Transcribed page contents
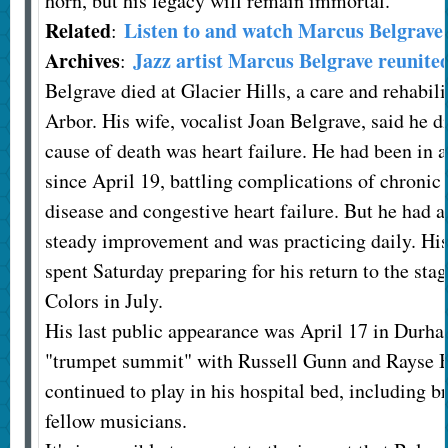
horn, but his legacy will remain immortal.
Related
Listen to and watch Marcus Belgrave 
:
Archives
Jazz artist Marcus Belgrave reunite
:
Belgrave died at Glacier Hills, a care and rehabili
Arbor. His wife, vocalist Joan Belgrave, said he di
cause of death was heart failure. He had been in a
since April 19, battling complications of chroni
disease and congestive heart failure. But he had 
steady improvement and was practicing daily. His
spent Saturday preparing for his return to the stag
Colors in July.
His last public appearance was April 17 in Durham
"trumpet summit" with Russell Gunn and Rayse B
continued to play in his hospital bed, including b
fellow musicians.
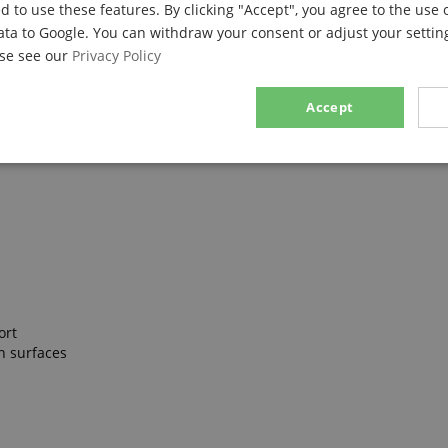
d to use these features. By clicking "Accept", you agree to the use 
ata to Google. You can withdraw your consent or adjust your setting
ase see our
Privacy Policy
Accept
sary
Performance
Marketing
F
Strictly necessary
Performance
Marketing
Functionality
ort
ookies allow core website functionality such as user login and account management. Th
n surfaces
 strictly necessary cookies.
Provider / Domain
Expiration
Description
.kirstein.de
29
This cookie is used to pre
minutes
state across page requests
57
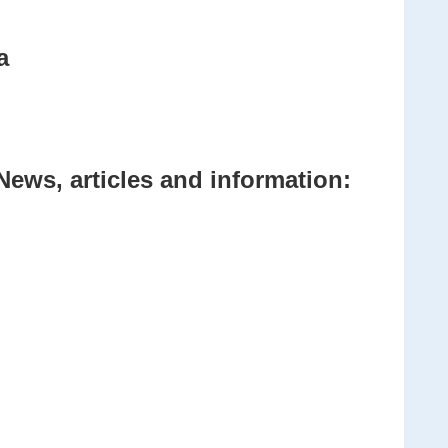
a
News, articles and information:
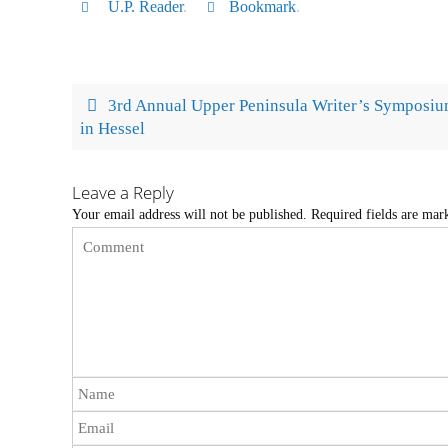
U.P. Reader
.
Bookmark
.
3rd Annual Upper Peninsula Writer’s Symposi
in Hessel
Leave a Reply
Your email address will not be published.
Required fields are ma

PROBLEM TO WORK ON:
Copy all lines of the preceding data that hold the word "will".

ANSWER BELOW:
horn, but his legacy will remain immortal.
Your email address will not be published.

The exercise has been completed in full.